(Records for this task begins)
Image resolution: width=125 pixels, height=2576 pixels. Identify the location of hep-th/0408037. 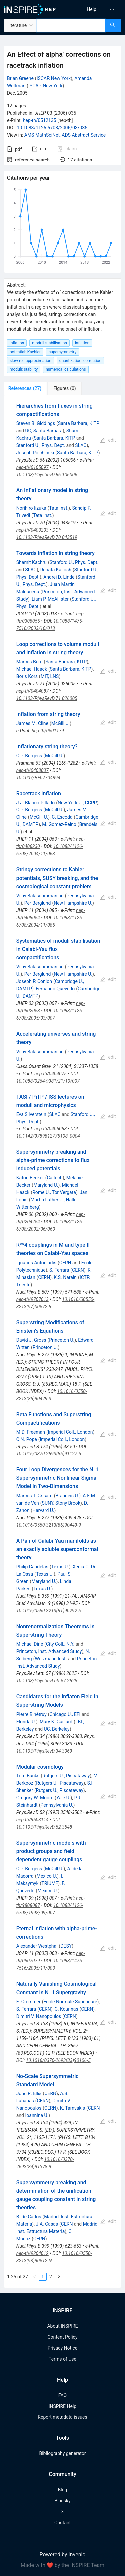
(32, 770).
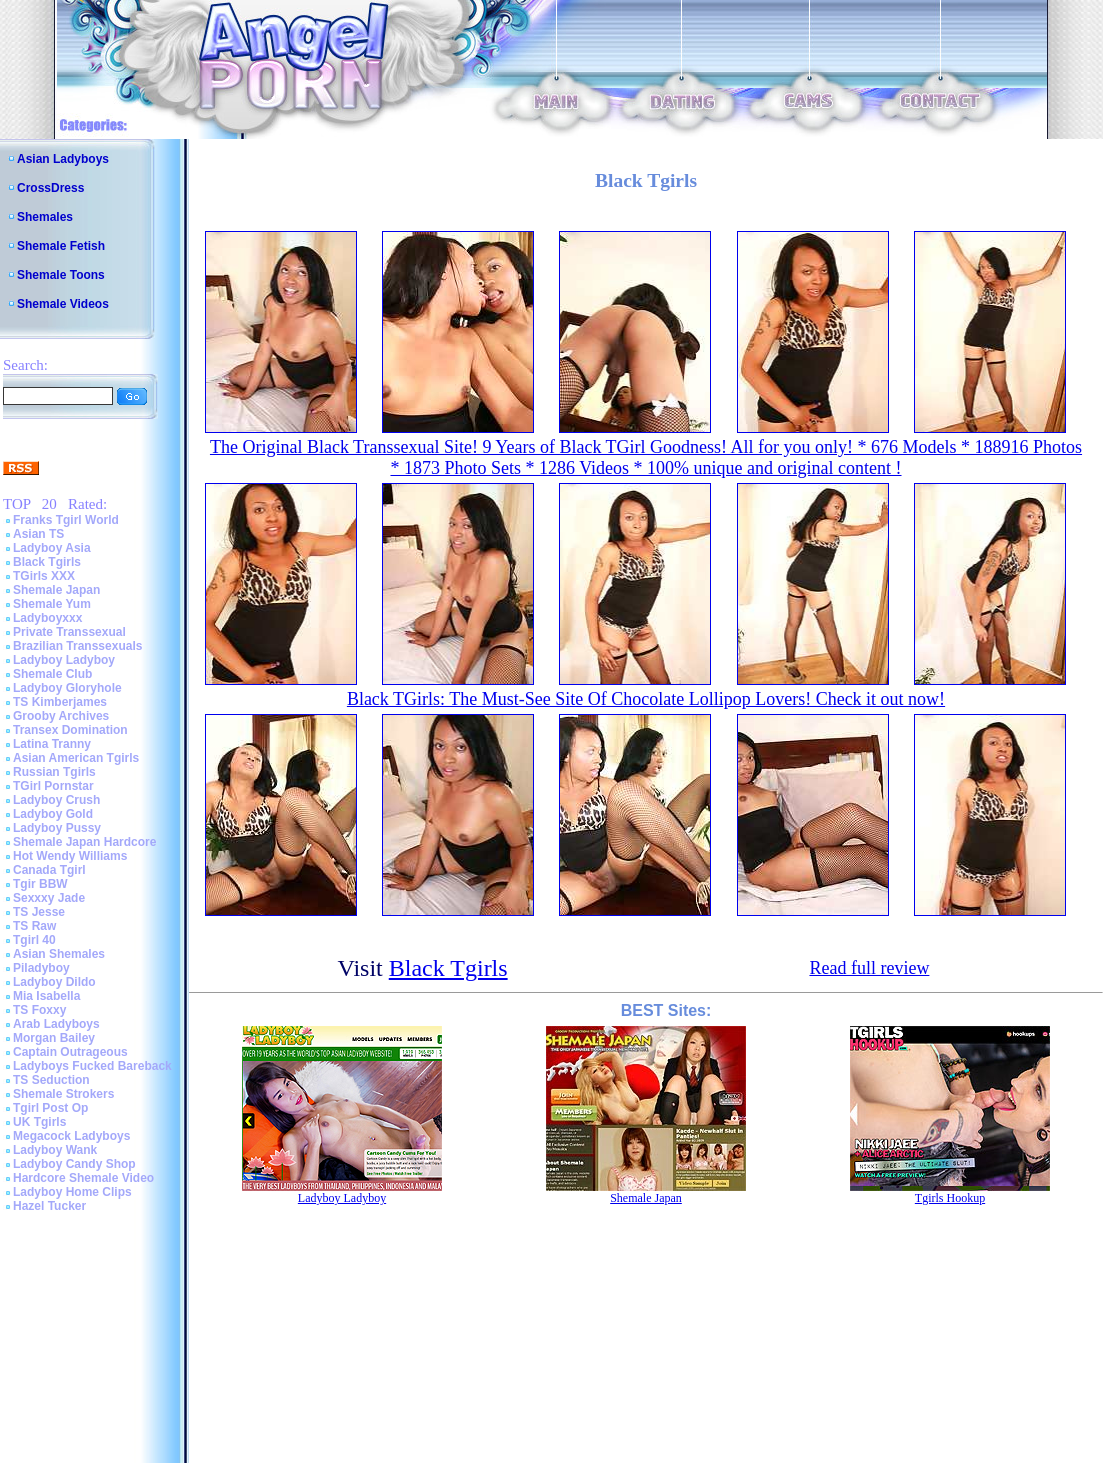 This screenshot has height=1463, width=1103. What do you see at coordinates (83, 1178) in the screenshot?
I see `Hardcore Shemale Video` at bounding box center [83, 1178].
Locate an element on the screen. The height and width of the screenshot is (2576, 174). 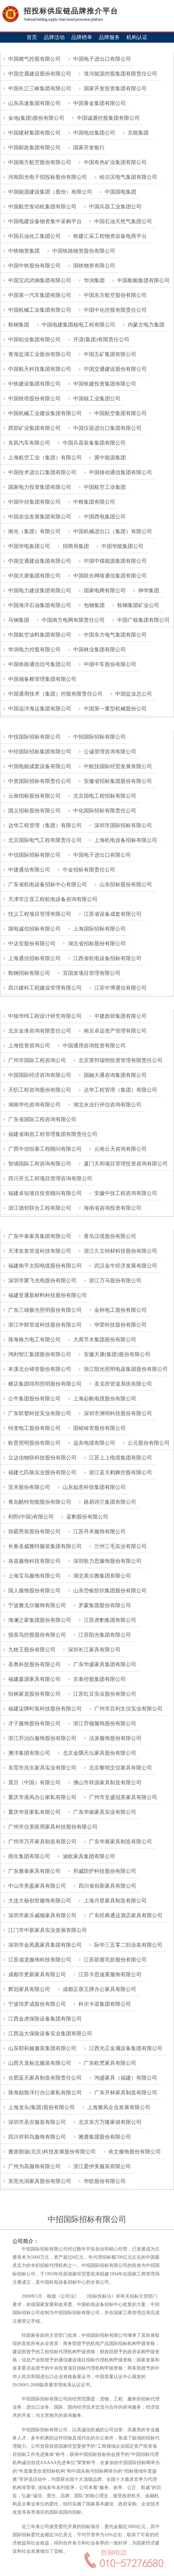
(Records for this task ends)
Assignment
Restate the records above in full, word for word. Keep pictures out.

Solution
Image resolution: width=125 pixels, height=2576 pixels. Identify the location of hep-th/0408037. 
(32, 770).
 This screenshot has height=1463, width=1103. What do you see at coordinates (83, 1178) in the screenshot?
I see `Hardcore Shemale Video` at bounding box center [83, 1178].
Locate an element on the screen. The height and width of the screenshot is (2576, 174). 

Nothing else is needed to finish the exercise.